--- TASK INPUTS ---

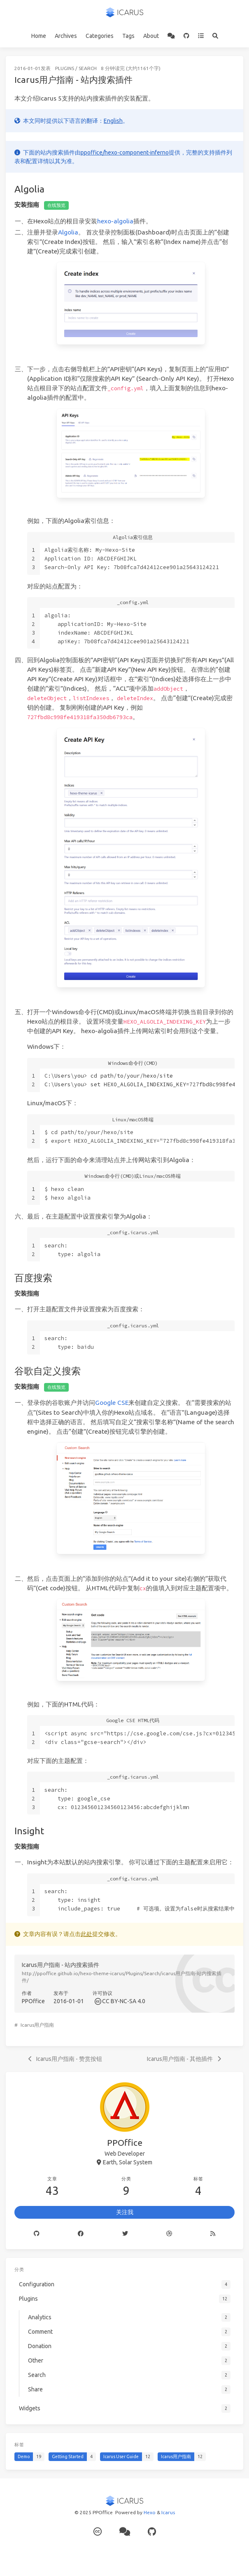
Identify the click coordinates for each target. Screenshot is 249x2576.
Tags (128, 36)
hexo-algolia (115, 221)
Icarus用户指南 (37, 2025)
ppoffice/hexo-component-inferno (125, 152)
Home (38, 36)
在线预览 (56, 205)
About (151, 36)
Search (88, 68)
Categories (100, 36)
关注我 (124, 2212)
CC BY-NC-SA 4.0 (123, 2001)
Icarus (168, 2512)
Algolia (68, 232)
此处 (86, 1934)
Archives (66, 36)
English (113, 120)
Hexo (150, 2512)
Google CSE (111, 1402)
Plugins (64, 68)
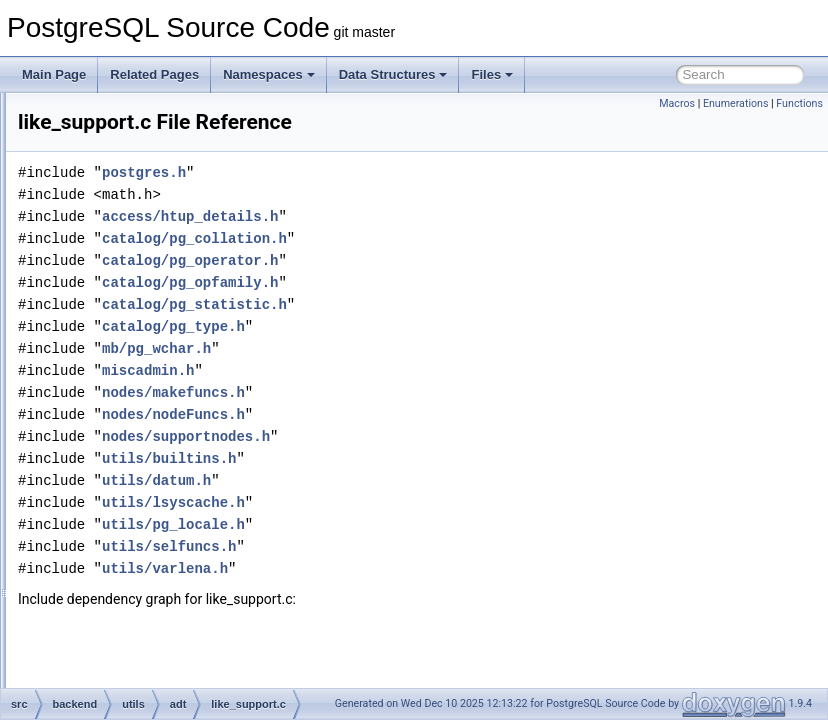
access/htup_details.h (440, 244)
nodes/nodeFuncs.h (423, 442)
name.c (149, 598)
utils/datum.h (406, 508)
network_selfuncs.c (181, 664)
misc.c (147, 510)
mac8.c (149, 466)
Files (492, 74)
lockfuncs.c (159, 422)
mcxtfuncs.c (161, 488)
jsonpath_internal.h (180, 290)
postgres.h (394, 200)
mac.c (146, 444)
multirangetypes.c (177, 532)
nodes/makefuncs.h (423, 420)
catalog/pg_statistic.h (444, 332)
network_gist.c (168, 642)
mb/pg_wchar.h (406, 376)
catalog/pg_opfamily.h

---

### EXERCISE REQUIREMENTS:
Without the pictures, print the records in full, exactly as they appear.

### EXERCISE RESULT:
Identify the click coordinates for each target. Screenshot is 249x2576.
Tags (128, 36)
hexo-algolia (115, 221)
Icarus用户指南 (37, 2025)
ppoffice/hexo-component-inferno (125, 152)
Home (38, 36)
在线预览 (56, 205)
About (151, 36)
Search (88, 68)
Categories (100, 36)
关注我 (124, 2212)
CC BY-NC-SA 4.0 (123, 2001)
Icarus (168, 2512)
Algolia (68, 232)
此处 (86, 1934)
Archives (66, 36)
English (113, 120)
Hexo (150, 2512)
Google CSE (111, 1402)
Plugins (64, 68)
access/htup_details.h (440, 244)
nodes/nodeFuncs.h (423, 442)
name.c (149, 598)
utils/datum.h (406, 508)
network_selfuncs.c (181, 664)
misc.c (147, 510)
mac8.c (149, 466)
Files (492, 74)
lockfuncs.c (159, 422)
mcxtfuncs.c (161, 488)
jsonpath_internal.h (180, 290)
postgres.h (394, 200)
mac.c (146, 444)
multirangetypes.c (177, 532)
nodes/makefuncs.h (423, 420)
catalog/pg_statistic.h (444, 332)
network_gist.c (168, 642)
mb/pg_wchar.h (406, 376)
catalog/pg_opfamily.h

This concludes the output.